Epidural Abscess in the Lumbar Spine: A Single Institution's Experience With Nonsurgical and Surgical Management.
J Surg Orthop Adv. 2019;28(3):224-231
Authors: Berwick BW, Luo TD, Sun KW, Sharp RA, Birkedal JP, O'Gara TJ
The purpose of this study was to compare patient factors and outcomes in conservatively and surgically treated patients with spinal epidural abscess (SEA). This was a single-center retrospective review of adult patients treated for SEA of the lumbar spine. Primary treatment outcome was readmission for recurrent abscess. Sixty-one patients met inclusion criteria: 59% male, mean age 56.9 years, and body mass index 30.8 kg/m2. Initially 47.5% of patients were treated with conservative measures and 52.5% were treated with surgery. In the conservative group, 31.0% failed treatment and underwent delayed surgery; 26.2% of the overall cohort was readmitted for SEA. Readmitted patients had a greater incidence of history of methicillin-resistant Staphylococcus aureus (p = .048), recurrent infections (p = .008), and recent sepsis and bacteremia (p = .005).

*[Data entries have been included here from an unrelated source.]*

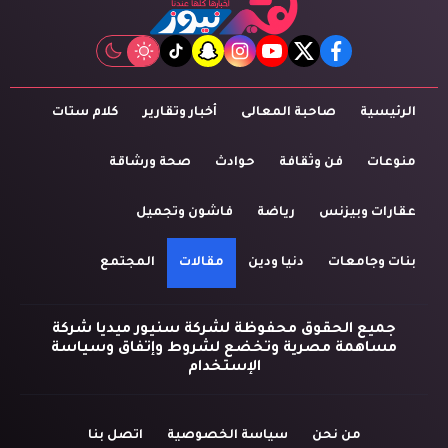
tiktok
snapchat
instagram
youtube
twitter
facebook
الرئيسية
صاحبة المعالى
أخبار وتقارير
كلام ستات
منوعات
فن وثقافة
حوادث
صحة ورشاقة
عقارات وبيزنس
رياضة
فاشون وتجميل
بنات وجامعات
دنيا ودين
مقالات
المجتمع
جميع الحقوق محفوظة لشركة سنيور ميديا شركة
مساهمة مصرية وتخضع لشروط وإتفاق وسياسة
الإستخدام
من نحن
سياسة الخصوصية
اتصل بنا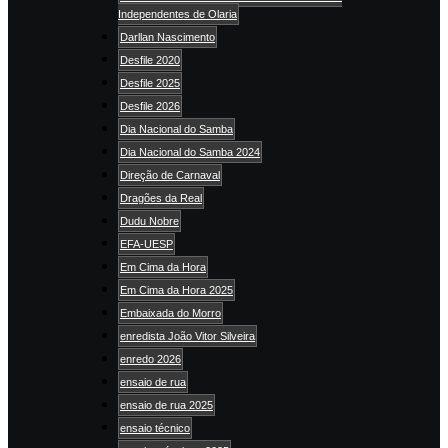
Independentes de Olaria
Darllan Nascimento
Desfile 2020
Desfile 2025
Desfile 2026
Dia Nacional do Samba
Dia Nacional do Samba 2024
Direção de Carnaval
Dragões da Real
Dudu Nobre
EFA-UESP
Em Cima da Hora
Em Cima da Hora 2025
Embaixada do Morro
enredista João Vitor Silveira
enredo 2026
ensaio de rua
ensaio de rua 2025
ensaio técnico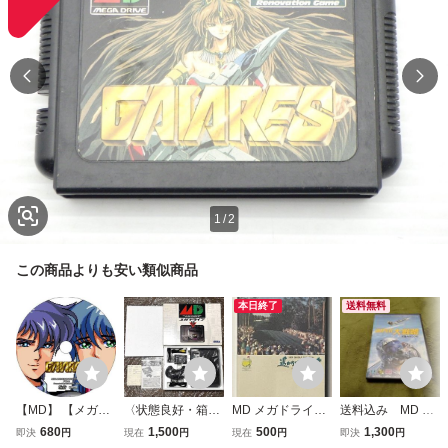
1
/
2
この商品よりも安い類似商品
本日終了
送料無料
【MD】 【メガド
〈状態良好・箱説
MD メガドライ
送料込み MD メ
ライブ】 ガイアレ
ハガキ付属・動作
ブ 遥かなるオー
ガドライブ スー
680
1,500
500
1,300
即決
円
現在
円
現在
円
即決
円
ス 【攻略DVD】
確認済み〉MD メ
ガスタ ★ セガ
パー大戦略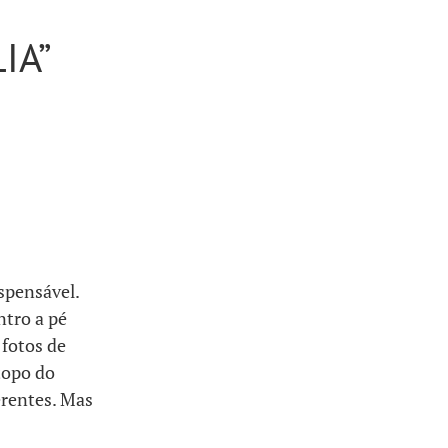
IA”
spensável.
ntro a pé
 fotos de
 topo do
erentes. Mas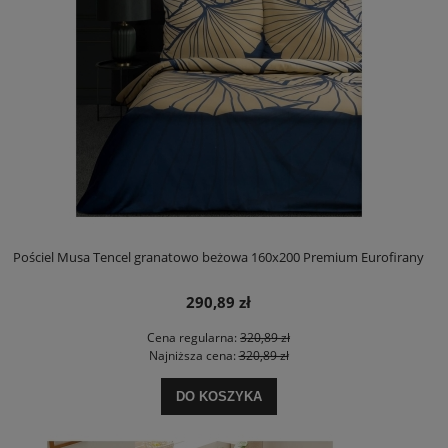
Pościel Musa Tencel granatowo beżowa 160x200 Premium Eurofirany
290,89 zł
Cena regularna:
320,89 zł
Najniższa cena:
320,89 zł
DO KOSZYKA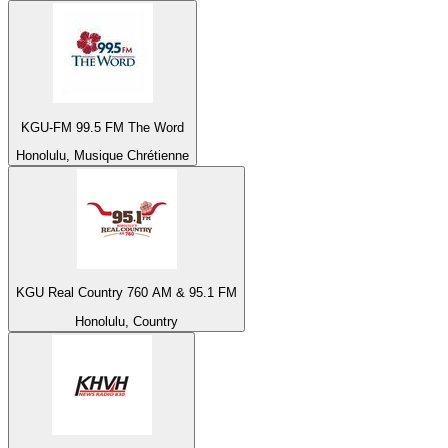
KGU-FM 99.5 FM The Word
Honolulu, Musique Chrétienne
KGU Real Country 760 AM & 95.1 FM
Honolulu, Country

Nearly one-third of patients failed initial conservative treatment and needed delayed surgery; however, no significant differences were found between the two treatment groups. Patients with a past history of infections may require more aggressive treatment and closer follow-up, because they are at higher risk for recurrence and readmission. (Journal of Surgical Orthopaedic Advances 28(3):224-231, 2019).